Editorial: Test-optional is the only option


Margaret He

Standardized testing is simply another barrier for students to scale in their journey to higher education. Art by Margaret He.

Margaret He, Co-Editor-in-Chief

On Sept. 1, a judge in California ordered that the University of California system discontinue use of standardized testing in admissions this fall; in other words, UC schools will not accept test scores for the 2020-2021 admissions cycle. While those in higher education have long acknowledged that standardized testing does not provide a complete representation of a student’s academic performance, the SAT and ACT have nonetheless remained a required and integral part of the college admissions process in years past. However, in the face of testing cancellations spurred by COVID-19, hundreds of thousands of students have been barred from taking exams, which has caused an increasing backlash against the use of standardized test scores in the review process. In response, most colleges around the country have gone test-optional this fall, removing requirements for test scores and telling prospective students that the absence of a test score on their application will have no negative ramifications.

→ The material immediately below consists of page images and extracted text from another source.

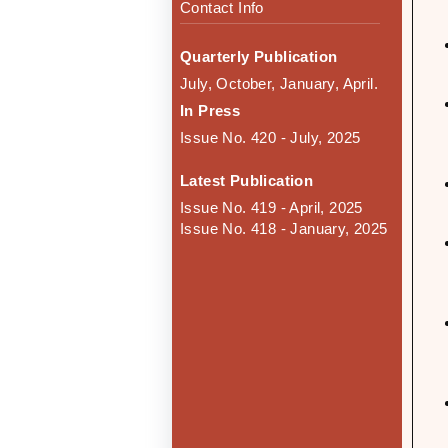
Contact Info
Quarterly Publication
July, October, January, April.
In Press
Issue No. 420 - July, 2025
Latest Publication
Issue No. 419 - April, 2025
Issue No. 418 - January, 2025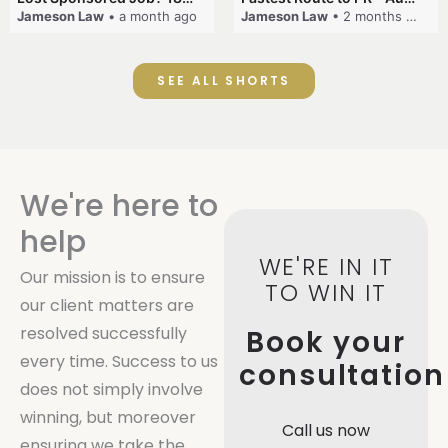
Jameson Law
• a month ago
Jameson Law
• 2 months ago
SEE ALL SHORTS
We're here to
help
WE'RE IN IT
Our mission is to ensure
TO WIN IT
our client matters are
resolved successfully
Book your
every time. Success to us
consultation
does not simply involve
winning, but moreover
Call us now
ensuring we take the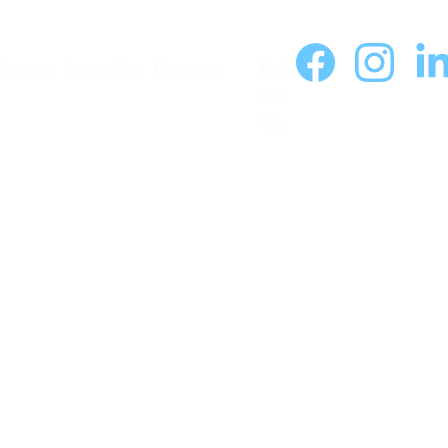
Home
  |  
About Me
  |  
Programs
Foll
ow 
On: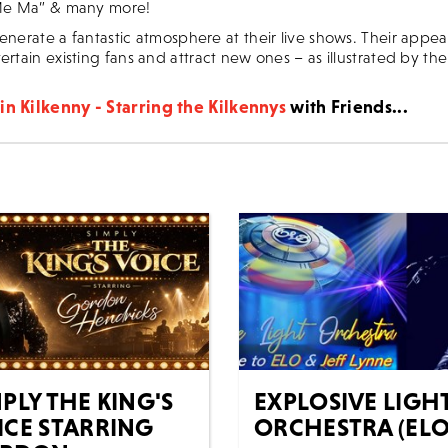
 Me Ma” & many more!
enerate a fantastic atmosphere at their live shows. Their appea
ertain existing fans and attract new ones – as illustrated by the
in Kilkenny - Starring the Kilkennys
with Friends...
PLY THE KING'S
EXPLOSIVE LIGH
ICE STARRING
ORCHESTRA (ELO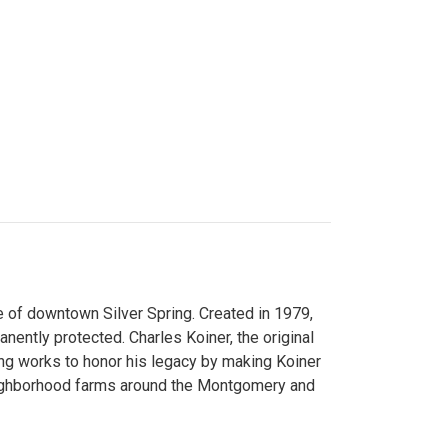
 of downtown Silver Spring. Created in 1979,
ently protected. Charles Koiner, the original
ng works to honor his legacy by making Koiner
neighborhood farms around the Montgomery and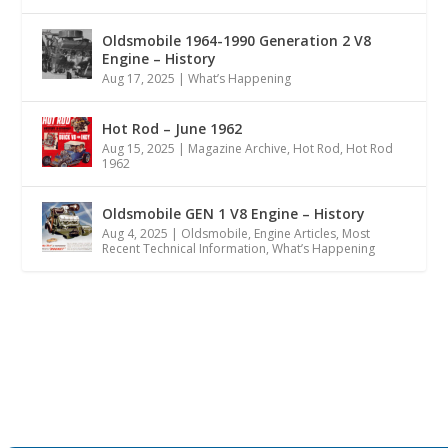
Oldsmobile 1964-1990 Generation 2 V8
Engine – History
Aug 17, 2025
|
What’s Happening
Hot Rod – June 1962
Aug 15, 2025
|
Magazine Archive
,
Hot Rod
,
Hot Rod
1962
Oldsmobile GEN 1 V8 Engine – History
Aug 4, 2025
|
Oldsmobile
,
Engine Articles
,
Most
Recent Technical Information
,
What’s Happening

Although such policies represent prudent responses to the impact of the pandemic, the controversy surrounding the use of test scores make the permanent implementation of test-optional requirements a valuable consideration. COVID-19 provides a valuable opportunity to reconsider a historically acceptable but inequitable college application process. 

Notably, the pandemic has exacerbated existing equity issues that plague standardized testing. Access to tutors, specialized classes and study resources have consistently been a topic of contention since those who can afford more, receive more, and thereby tend to perform better on standardized tests. Because tests such as the SAT and ACT aren’t measures of concrete knowledge and are more skill-based, students who can afford more time to practice the test format have an advantage. Now, in light of cancellations spurred by COVID-19, further disparities are created based on unequal access to testing and familial capacity to travel to far-reaching areas where tests are still being held. Tests in Democratically-aligned states, such as Washington, have been cancelled on a widespread basis, whereas centers in Republican states such as Idaho remain open. Thus, access to testing varies based on the area in which one lives and also on one’s financial ability to travel long distances if need be. These are uncontrollable factors for students and should not negatively impact them in the college admissions process. To some degree, such issues can be expected to remain relevant after the pandemic, as access to testing centers and resources will undoubtedly remain a problem for many students even after the pandemic’s end. Therefore, by going test-optional, colleges can bypass such obligations that create pervasive inequalities in the admissions process. 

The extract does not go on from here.